Proof in the Pudding: Yoga Reduces Stress!

Dispatch from Dr. Sutherland for Spacious Minds...
Stress takes a horrible toll on our mental and physical health. Stress is not just a state of mind—it’s a physiological state as well. Risks associated with stress continue to pile up, including increased risk of heart disease, diabetes, cancer, mood disorders, fatigue, chronic pain, and increased inflammation. And reports of long-lasting (and even inter-generational) stress-induced alterations of the brain are changing the way we view this toxic state.
For many of us, the workplace is the primary source of stress in our lives. The costs of work-related stress continue to rise—not just for workers but for employers as well. In response, some companies have begun to address the issue right in the workplace. This month, for instance, several studies show that specially designed yoga practices could be used to reduce stress right in the office. A study from Wolever et al. published in The Journal of Occupational Health Psychology (funded in part by Aetna, Inc.) randomly assigned the health insurance company’s employees to a twelve-week program in yoga or mindfulness, or to an assessment-only control group. Some participants learned Viniyoga, a therapeutic, breath-centered style of yoga. Viniyoga emphasizes adapting the asana postures according to the needs and goals of the individual. In weekly one-hour sessions, employees learned a sequence of movements specifically designed for the study by the American Viniyoga Institute. Subjects receiving the “Mindfulness at Work” training participated either in person or online in weekly hour-long sessions and a two-hour practice intensive at week ten. The mindfulness practice was developed for the workplace by eMindful, Inc., a company that also partially funded the study. Both mind-body methods significantly improved self-reported levels of stress and perceived sleep quality. A physiological measure of autonomic balance also improved, demonstrating that the practices impacted the nervous system. Both Viniyoga and the mindfulness practice reduced workplace stress, but the Viniyoga subjects reaped greater benefits in some measures. While mindfulness-based stress reduction (MBSR) programs abound in clinical and therapeutic settings worldwide, the study shows that more embodied mindfulness practices like Viniyoga are at least as effective at combating office stress.
Importantly, many of the harmful effects of stress are mediated through over-activity of the sympathetic nervous system, and specifically of the HPA axis, formed by the hypothalamus, pituitary, and adrenal glands. With ongoing stress, chronic activation of the HPA axis results in sustained physiological stress on the body and brain. An Australian team of researchers writing in Evidence-Based Complementary and Alternative Medicine report the immediate physiological effects of yoga and mindfulness.

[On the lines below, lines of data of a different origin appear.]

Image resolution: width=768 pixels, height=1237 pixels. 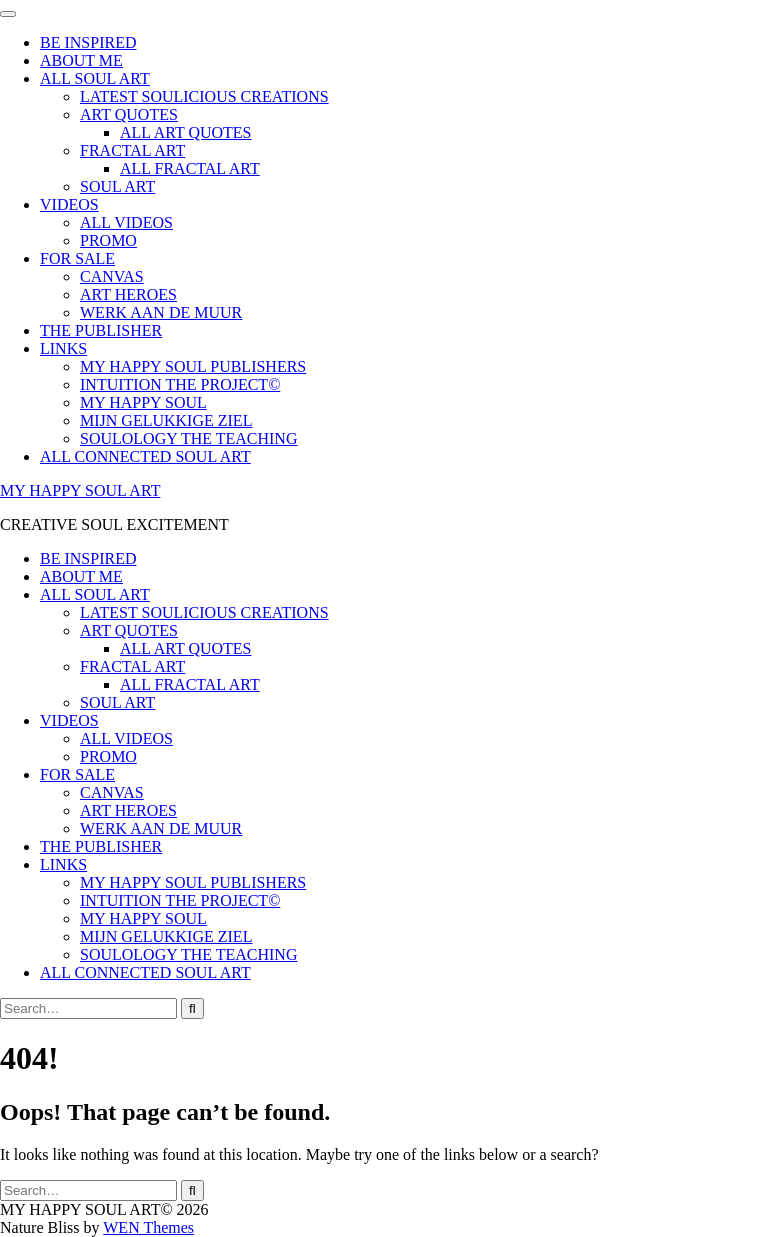 I want to click on PROMO, so click(x=108, y=240).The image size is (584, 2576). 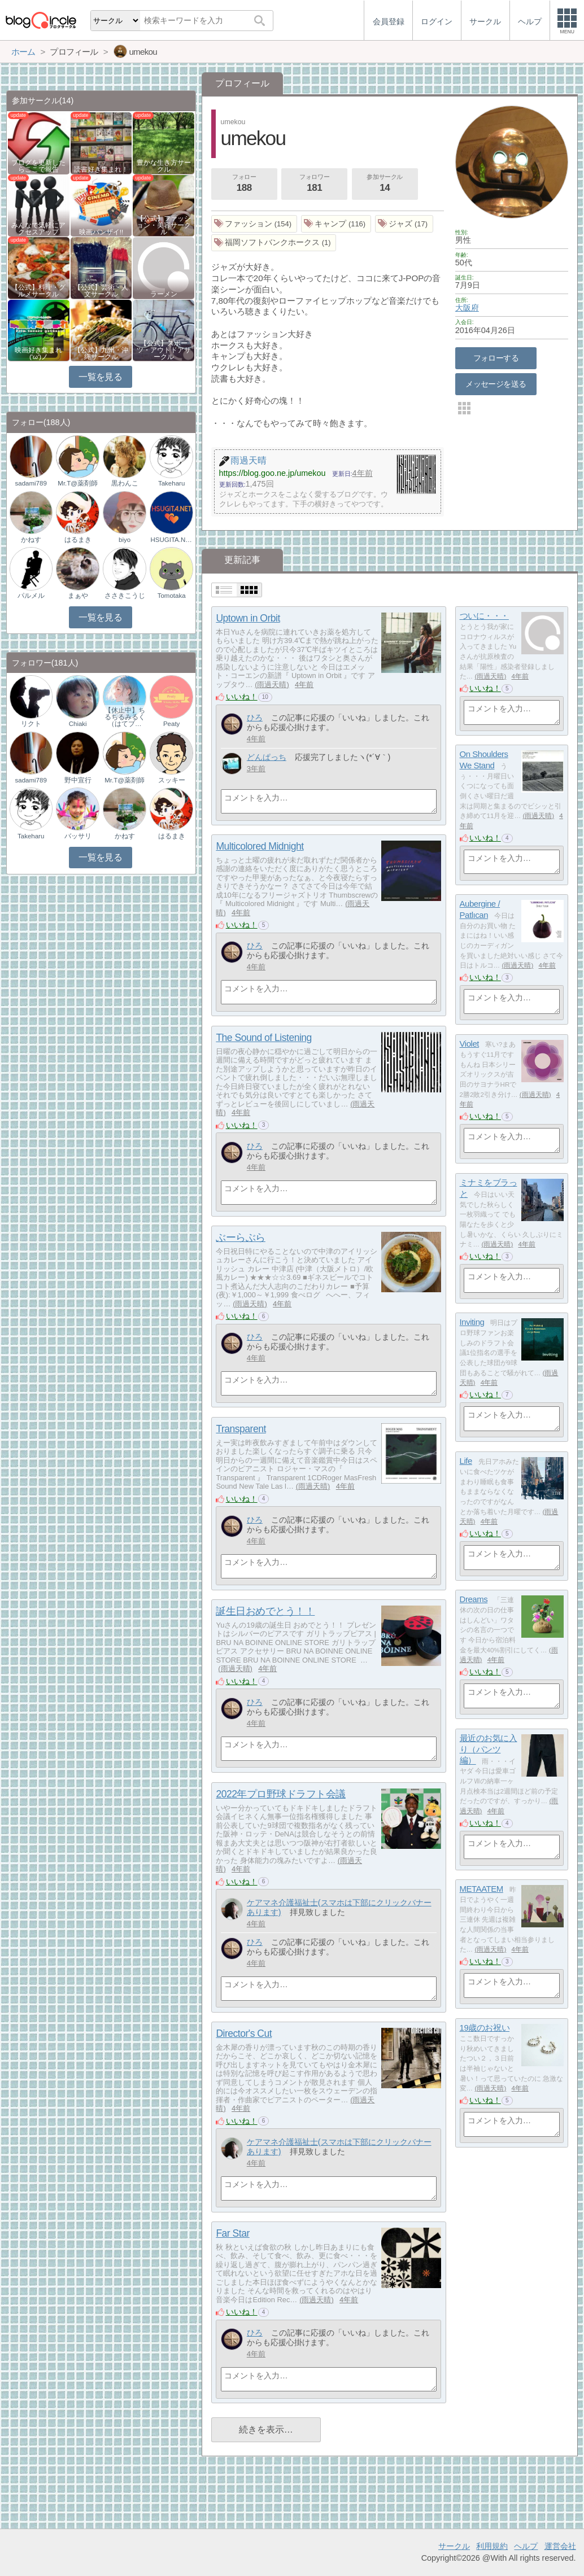 I want to click on ブログを更新したらここで報告, so click(x=38, y=166).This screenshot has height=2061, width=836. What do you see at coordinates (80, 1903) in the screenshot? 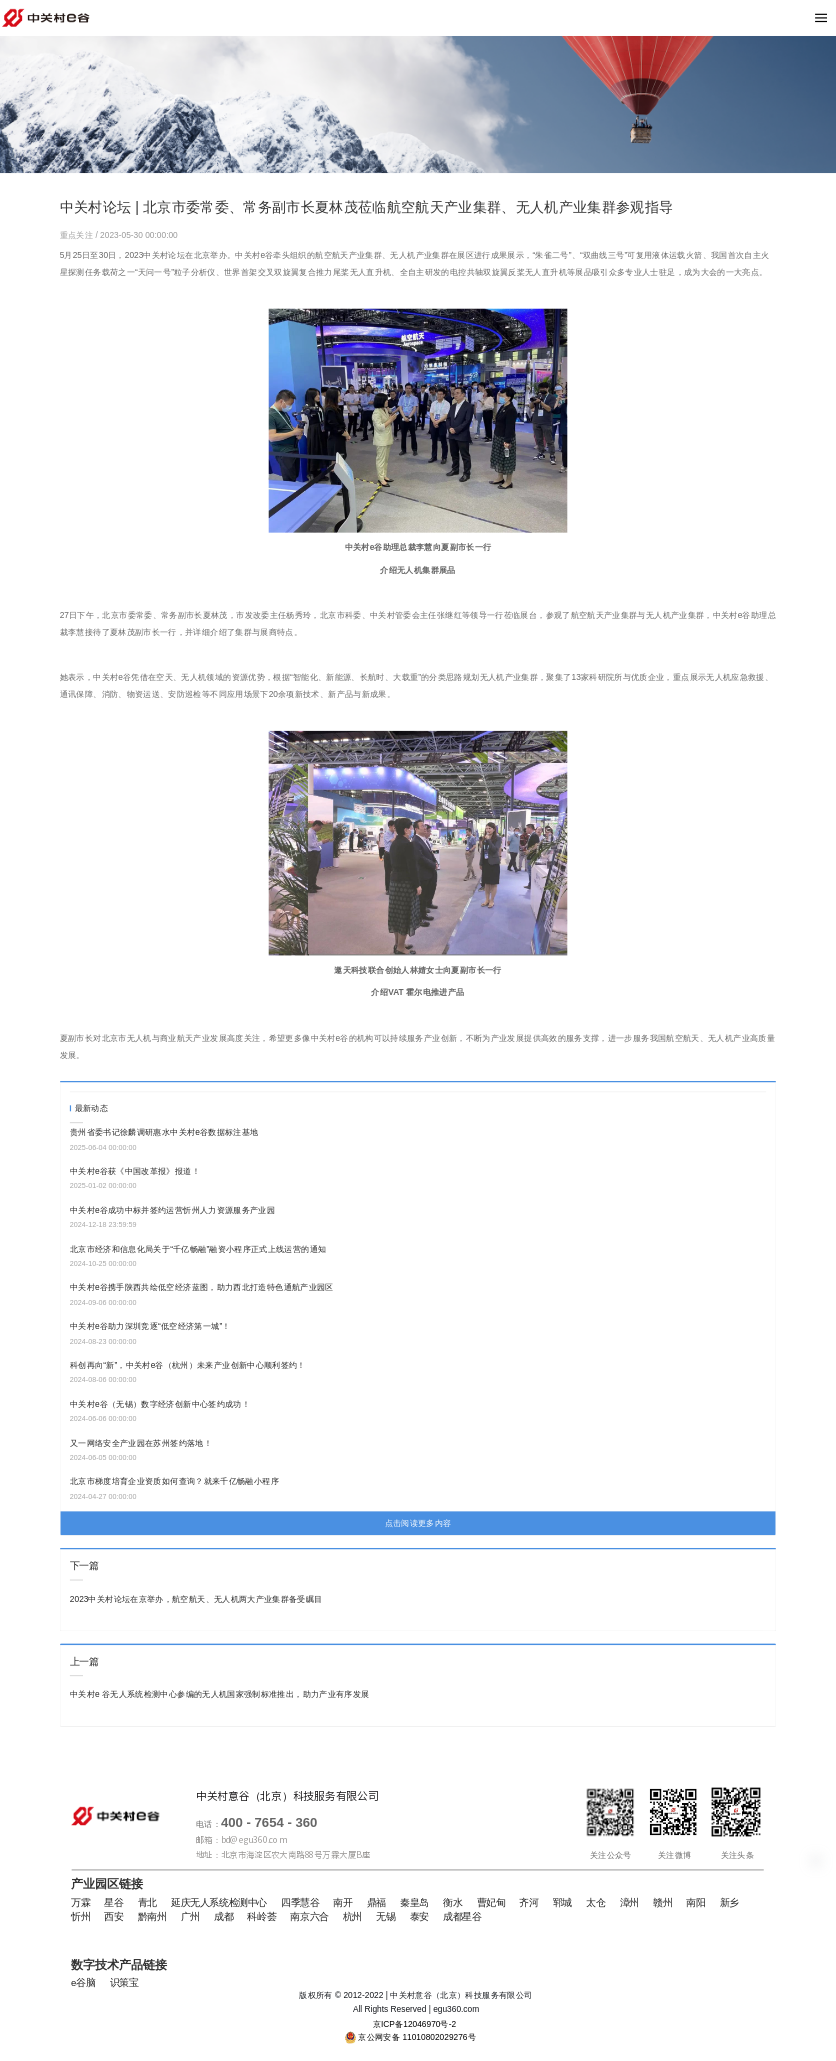
I see `万霖` at bounding box center [80, 1903].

The authors measured physiological indicators of stress in people who had received just 15 minutes of yoga, mindfulness meditation, or work as usual. The yoga instruction emphasized deep breathing and used chair-based postures; the guided meditation was delivered in an mp3 audio file. Just after the 15-minute yoga or meditation, participants reported they were less stressed, and their physiology indicated they were more relaxed state with less sympathetic activity.

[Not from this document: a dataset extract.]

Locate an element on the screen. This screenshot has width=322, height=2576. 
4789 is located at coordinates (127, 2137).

Notably, the authors hypothesize that the benefits of both practices may arise from a reduced breathing rate (which was also seen in the Aetna Viniyoga study). Their analysis of the physiological data also supported the idea that a physical yoga practice—some form of asana—might help prepare the mind for meditation, perhaps increasing benefits to the nervous system. In any case, the practices likely have brain benefits on top of relaxing the body’s physiology. Future study might shed light on what deeper aspects of neurophysiology are affected by breath and meditation used in concert with body movements.
In a report from Noggle et al. in The Journal of Developmental & Behavioral Pediatrics, high school juniors and seniors took either a normal physical education (PE) class or a Kripalu yoga class, another breath-centered yoga practice that also emphasizes self-awareness. School-aged teens benefited from yoga training—that’s no big surprise. But could it work? The authors also determined that the yoga instruction in a high school PE class was feasible and appeared to improve psychosocial measures of well-being in teens.
Take Home Message: To protect our body-mind, we all need to reduce our stress however we can. And while many of us discovered years ago that yoga is a great way to do it, now the data show it too.